> **Assigned task**
Look below. Copy each line that has "grupos" in it.

%%

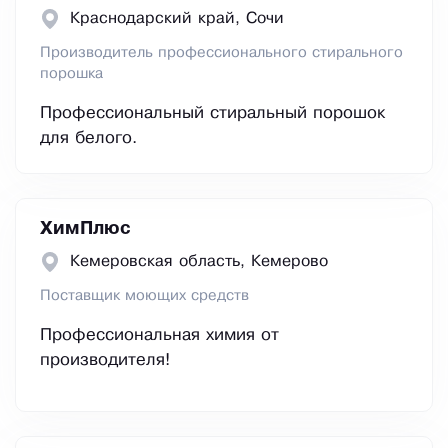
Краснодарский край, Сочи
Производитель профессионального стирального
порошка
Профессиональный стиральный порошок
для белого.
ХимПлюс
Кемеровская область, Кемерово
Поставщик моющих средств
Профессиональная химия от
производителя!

%%
%%

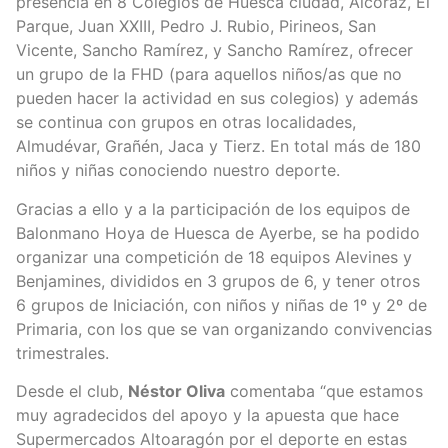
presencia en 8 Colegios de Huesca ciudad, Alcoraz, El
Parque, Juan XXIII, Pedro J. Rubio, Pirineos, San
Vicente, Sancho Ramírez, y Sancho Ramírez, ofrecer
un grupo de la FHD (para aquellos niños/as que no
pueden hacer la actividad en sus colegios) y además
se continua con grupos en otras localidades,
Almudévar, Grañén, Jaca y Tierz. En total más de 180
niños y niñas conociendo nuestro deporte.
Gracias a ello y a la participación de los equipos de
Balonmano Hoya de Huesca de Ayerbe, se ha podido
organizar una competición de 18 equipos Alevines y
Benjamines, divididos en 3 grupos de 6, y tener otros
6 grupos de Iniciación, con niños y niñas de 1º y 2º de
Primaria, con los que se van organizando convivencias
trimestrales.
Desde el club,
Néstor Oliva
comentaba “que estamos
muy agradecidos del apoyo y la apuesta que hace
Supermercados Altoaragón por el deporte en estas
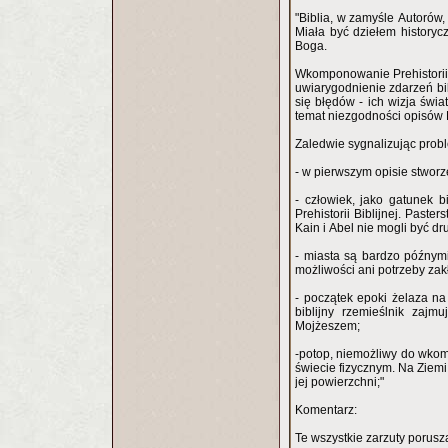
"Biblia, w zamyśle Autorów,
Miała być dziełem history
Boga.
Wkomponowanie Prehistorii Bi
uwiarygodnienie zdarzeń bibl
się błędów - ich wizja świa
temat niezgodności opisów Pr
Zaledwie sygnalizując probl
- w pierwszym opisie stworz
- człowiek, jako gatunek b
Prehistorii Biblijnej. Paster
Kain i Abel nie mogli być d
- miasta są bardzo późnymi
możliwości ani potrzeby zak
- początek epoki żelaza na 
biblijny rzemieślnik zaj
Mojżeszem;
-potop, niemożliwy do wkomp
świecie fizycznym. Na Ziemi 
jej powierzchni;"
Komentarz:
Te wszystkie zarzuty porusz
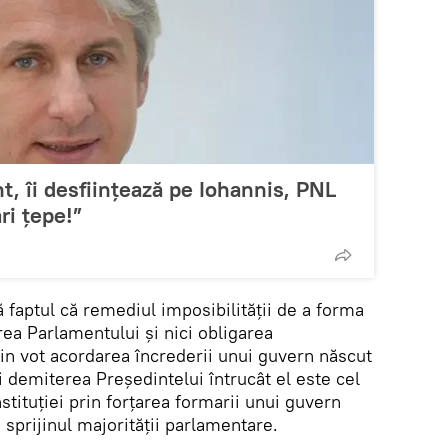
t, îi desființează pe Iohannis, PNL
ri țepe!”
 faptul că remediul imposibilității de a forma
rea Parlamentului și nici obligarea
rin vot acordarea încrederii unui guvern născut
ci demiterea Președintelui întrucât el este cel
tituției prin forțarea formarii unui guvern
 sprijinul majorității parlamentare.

%%

> **Solution to this task**
se continua con grupos en otras localidades,
Benjamines, divididos en 3 grupos de 6, y tener otros
6 grupos de Iniciación, con niños y niñas de 1º y 2º de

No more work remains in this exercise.